彼が目を覚ましたら「おはよう」と言おう。
特別な挨拶だ。
そうして私は再び、眠りについた。
私の当たり前
私の当たり前。
それは好きな人を支えること。
好きな人の夢を一緒に叶えること。
お医者さんを目指していた彼。
必然的に私の夢は看護師になった。
そして、彼と一緒の病院で働くの。
そしてそれは叶った。
次は彼のお嫁さんになること。
彼は私のお婿さんになること。
二人の夢は一緒。
私の当たり前。
そして、あなたの当たり前。
街の明かり
実家は田舎だから夜になると人通りが少なく、また民家と民家の間にも距離があるため、明かりはまばらだ。

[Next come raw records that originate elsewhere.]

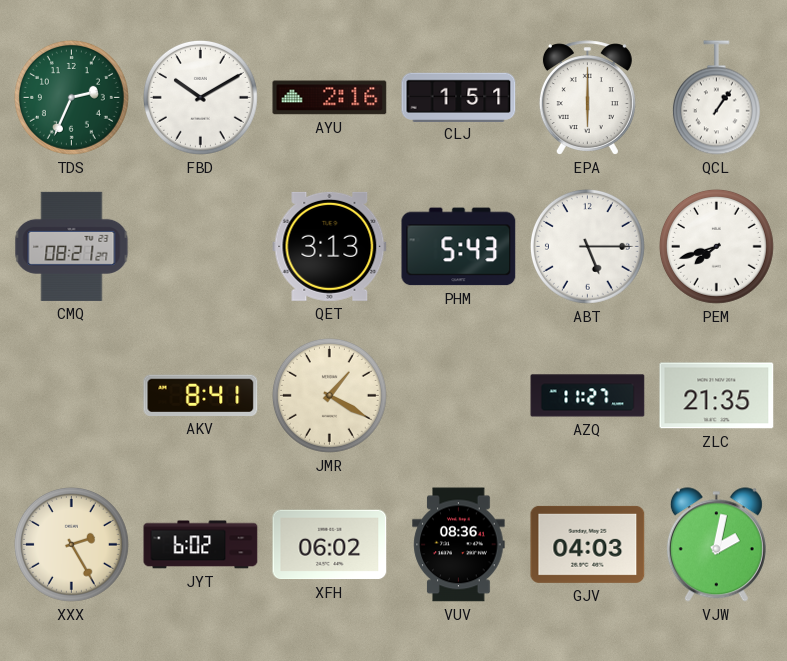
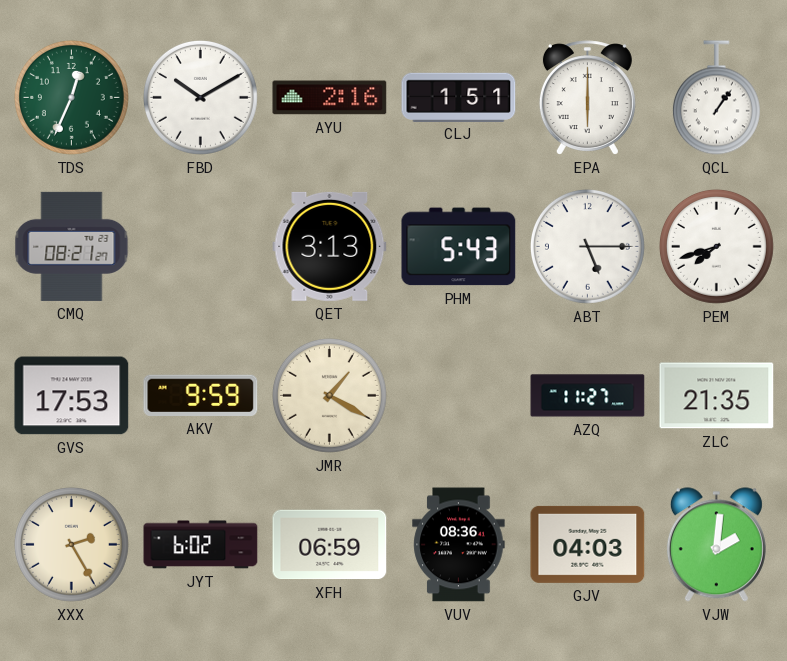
TDS: 2:34 -> 12:34
GVS: none -> 17:53
AKV: 8:41 -> 9:59
XFH: 06:02 -> 06:59
VJW: 2:02 -> 2:01
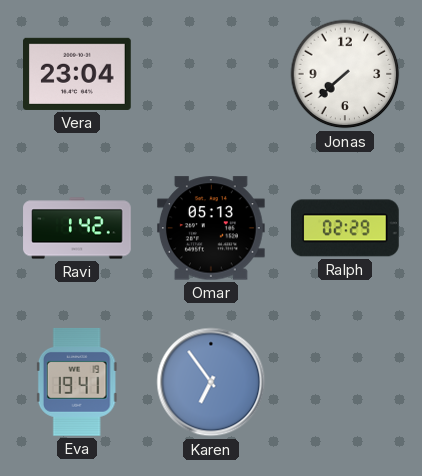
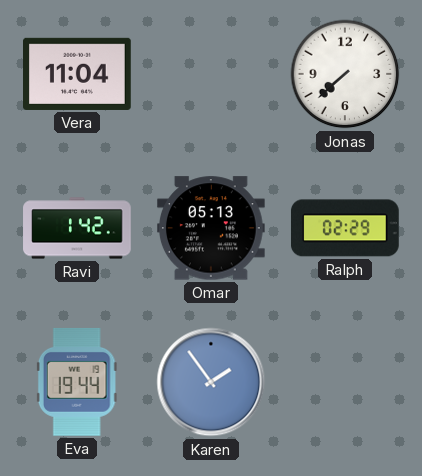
Vera: 23:04 -> 11:04
Eva: 19:41 -> 19:44
Karen: 6:54 -> 1:54
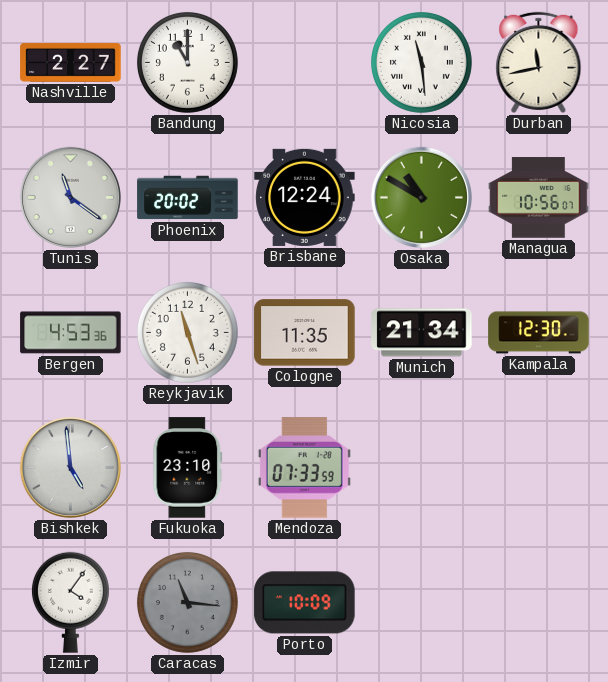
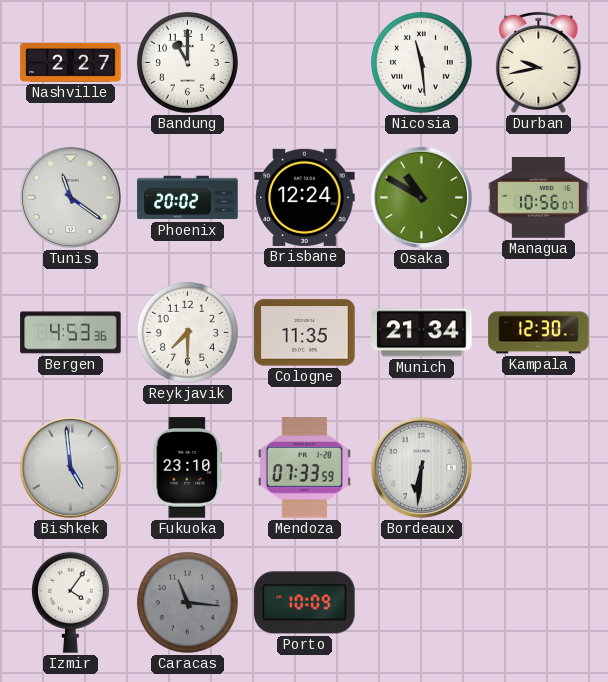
Durban: 11:43 -> 9:43
Reykjavik: 11:27 -> 7:30
Bordeaux: none -> 6:31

そんな光景も悪くは無かったが、都会に出てきて何年かは実家には帰っていない。
電話は時折りするだけだ。
都会の街中は夜でも煌々としている。
むしろ、昼間の時より一際輝いているが、酔っ払いのサラリーマンの愚痴や、ホストクラブの勧誘の声など騒々しい。
眠らない街、東京とはよく言ったものだ。
初めて上京してきた時には、そのまばゆい光に圧倒された。
だが、孤独だ。
人は大勢いるというのに、どこまで行っても孤独を感じる。
終電を逃した。
走れば間に合うくらいだったが、走るのを拒否した。
何だか、ゆっくりしたい気分だった。
明日は土曜だ。
レイトショーもあれば、ネカフェもある。
一人居酒屋だって構わない。
信号や車のライト、店のネオンなどが段々と滲んで、水彩画のように写し出した。
(泣いているのか?)
自分でも不思議だった。
頬に伝わる涙は、暑さで少し生温かい。
祝日の月曜も入れれば三連休だ。
久しぶりに実家に帰ってみようと思った。
田舎の素朴な街の明かりを久しぶりに見たい。
友だちの思い出
幼い頃から友だちの女の子とキスをした。
友だちとして最後の思い出だ。
驚いた彼女は僕を突き飛ばした。
それはそうだろう。
彼女は僕のことを『友だち』として。
僕は彼女のことを『女の子』として見ていたのだから。
と若かりし頃の苦い思い出が蘇った。
中途入社してくる新人を紹介されたのは、ついさっきだ。
何となく面影があるなとは思っていたが、
名前を聞くまで確信は持てなかった。
綺麗になったなと思った。
また恋をしてしまいそうだ。
僕の顔をしげしげと眺める彼女を見て、にこりと笑う。
慌てる彼女は、僕との思い出を記憶しているのだろうか。
忘れていたとしても、それは『友だち』としての最後の思い出。
これからは『恋人』としての最初の思い出に塗り替えていけばいい。
星空
東京から実家へと戻ってきた。
以前から帰省するたびに実家の居心地の良さは分かっていたが、東京じゃないと叶えられない夢があって、必死に頑張った。
頑張って、頑張って、頑張って、
会社からの叱責や、時間に追われ余裕のなさがあっても、それでも夢に向かって頑張れた。
でもある時、ぷつんと糸が切れてしまったかのように、どうでも良くなってしまった。
そして実家に帰ろうと決めたのだ。
私の実家は田舎だ。
だから夜になると、東京より少し涼しくて、そして漆黒の夜が訪れる。
でもその分、星の瞬きがより一層に際立っていた。
私もあんな風にキラキラと輝きたかったのに……と感傷にも浸る感じだけど、でも重積から解き放たれた気分なので、例え輝けなくても問題は無かった。
本当に気分がいい。
星空がこれからも見守ってくれる、そんな気がした。